My shins were aching increasingly, on the lower anterior portions. I could feel blisters growing. I was very sunburnt, dehydrated, lacking salt, electrolytes, sugar. My asthma (usually quite in control) was not very stable and I found myself using my inhaler multiple times, especially whenever I tried to push it on an uphill. (At the end, I simply walked every uphill rather than run, for the mere reason that I was worried my asthma would not push me into a full-on asthma attack.) I was quite disoriented and was crying hysterically on and off the last 12.5 miles.

At the final aid station, not knowing there was another aid station (and hoping, oh please, we were almost at the finish), when a woman told me how much longer, I allowed myself to bawl in front of her.

“Take some ibuprofen,” she told me. “I can give you some.”

“I can’t,” I wept. “I can’t take ibuprofen.” Stupid surgery messing up everything. “I hurt everywhere,” I told her. “My shins hurt…my asthma is messed up. I have blisters and I’m so out of it. I hate this race.”

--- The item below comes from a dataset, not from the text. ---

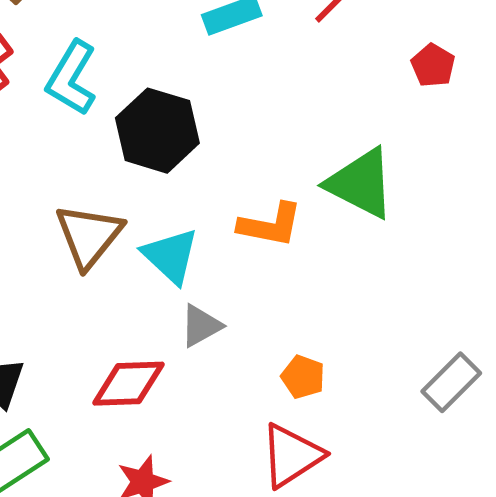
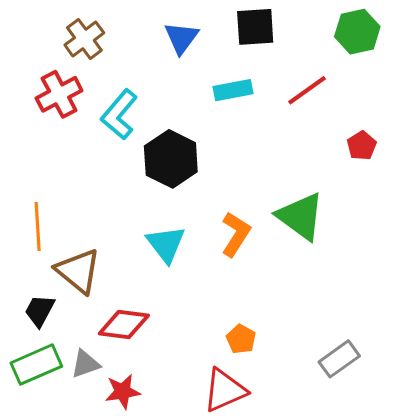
orange L-shape: (270, 225) -> (236, 234), turned -78
brown triangle: (89, 236) -> (78, 271), moved, turned -39
gray triangle: (201, 326) -> (85, 364), moved

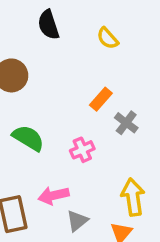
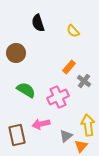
pink cross: (82, 150) -> (58, 97), size x1.5
gray triangle: (77, 221) -> (66, 136), moved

She listened to me cry. “Would you like me to run the rest of the race with you?”

I stared at her in shock. “That’s five miles!”

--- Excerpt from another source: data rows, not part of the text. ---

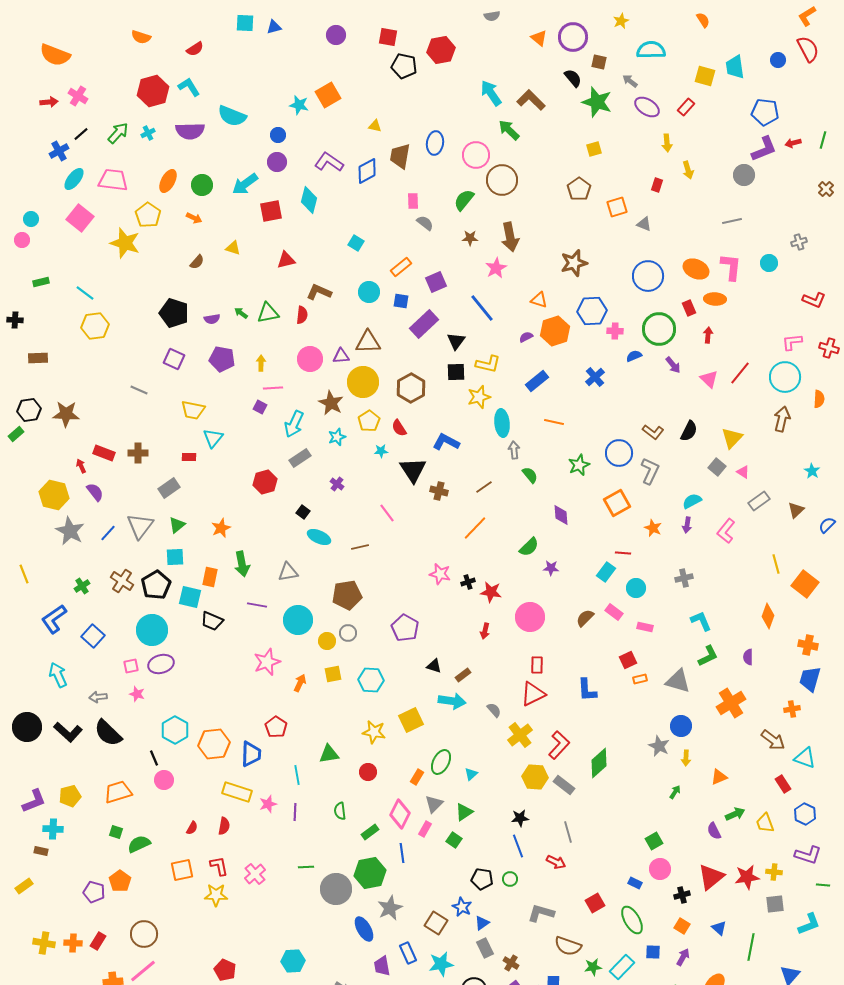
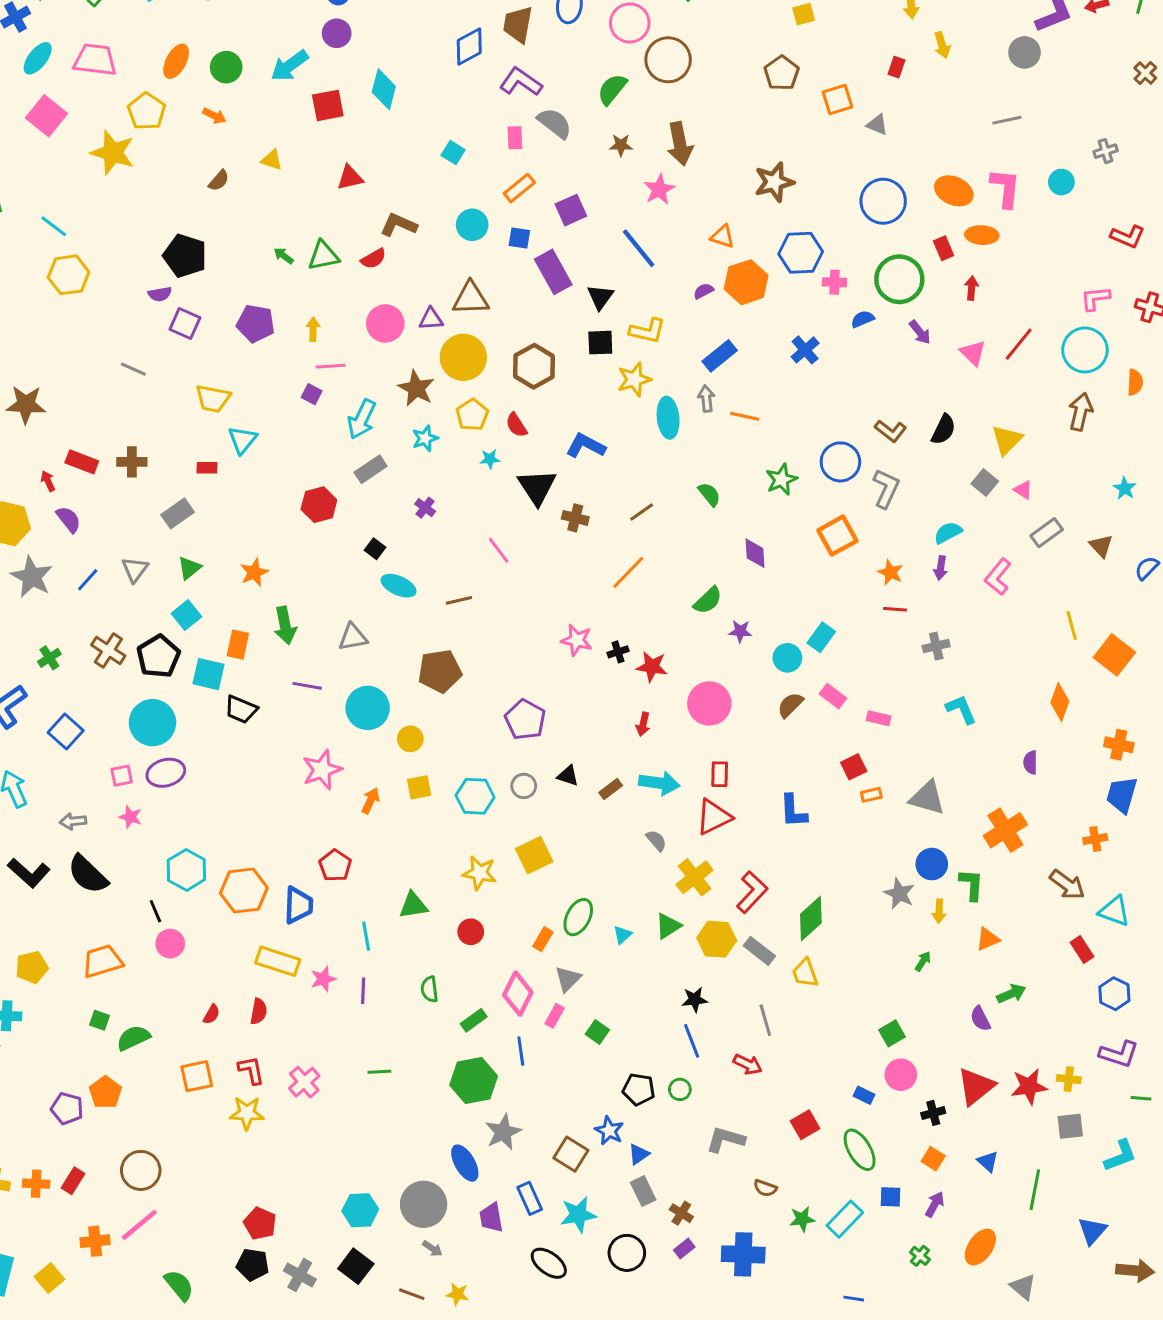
purple L-shape: (329, 162) -> (521, 82), moved
pink rectangle: (413, 201) -> (515, 138), moved
gray semicircle: (425, 223) -> (555, 123), size x1.4
red semicircle: (302, 315) -> (373, 259), turned 54
purple semicircle: (212, 319) -> (160, 294), moved
purple rectangle: (424, 324) -> (553, 272), turned -76
gray arrow: (514, 450) -> (706, 399), moved
brown triangle: (796, 510) -> (1101, 546), turned -30
gray triangle: (140, 526) -> (135, 569), size x0.7
red line: (623, 553) -> (895, 609), moved
cyan square: (175, 557) -> (186, 615), turned -36
cyan circle: (636, 588) -> (787, 658), moved
gray circle: (348, 633) -> (524, 786), moved
green L-shape: (708, 656) -> (972, 885), moved, turned -60
cyan arrow: (452, 701) -> (659, 783), moved
green triangle: (464, 812) -> (668, 926), moved
yellow trapezoid: (765, 823) -> (805, 973), moved
gray circle: (336, 889) -> (424, 1204), moved
brown semicircle: (568, 946) -> (765, 1188), size x0.6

“No, you need to run your race.”

And that’s why I love ultrarunners…this woman, who did now know me at all, would throw her race (and any training she had put into it) to help me – a complete stranger. (I remember at The Boston Marathon when I paused to find my endurolytes, completely dizzy and not a single runner offered support. Road runners are a different breed.)

I encouraged her to go on, and was weeping as I entered the final aid station.

The volunteers were quite concerned. They made me take endurolytes, eat jellybeans, cookies. “Sugar depletion,” they diagnosed. They asked me if I was sure I was okay, told me I would be okay. Before leaving, I threw myself in a volunteer’s arms, completely bawling. I felt selfish for crying at a wonderful, beautiful race when I have so much to be thankful for in this world, but I just couldn’t stop.

I went on, crying, eating jellybeans. I stopped crying, and pushed it up the hills. The last 3.8 miles felt like 20. I used my inhaler, cursed my shins, struggled on the climbs, cried some more.

Finally, you get to the top and see the race down below. It looks so close – but it’s SO far. Much of the downhill was on asphalt, and I’m pretty sure the course is designed this way is so that it could torture my aching shins. I almost cried with each and every step, and tried to run in a very controlled fashion.

The finish was windy, but beautiful – waves crashing in, cheers. I crossed the finish line and began crying out of control. Karen helped me, along with some of the race volunteers. They covered me with blankets as I cried, shivering, suffering. It was over, but I still hurt. I lied down on the dirt ground in front of the heat lamp with a fleece blanket saying MIWOK 100k (BTW, great race swag: a t-shirt, hat, bottle, bag, bottle of beer, blanket, more), crying, shivering.

I woke up, sunburned, in pain, feeling horrid. I felt nauseas, almost like I had the flu. Was it sunburn? Was it hell? Who knows, but it sucked.

I got this feeling of being so selfish for not enjoying this beautiful race and wonderful opportunity (especially when I won’t be able to run post-recovery), but I just couldn’t make myself do it.

Overall, it was a beautiful struggle. I’m SO glad I finished, although the end completely sucked and was painful and unhappy. However, finishing when you’re in pain – it proves just how strong you are.

And just because I’m from New York and weak on the hills doesn’t mean I’ll let the hills conquer my soul.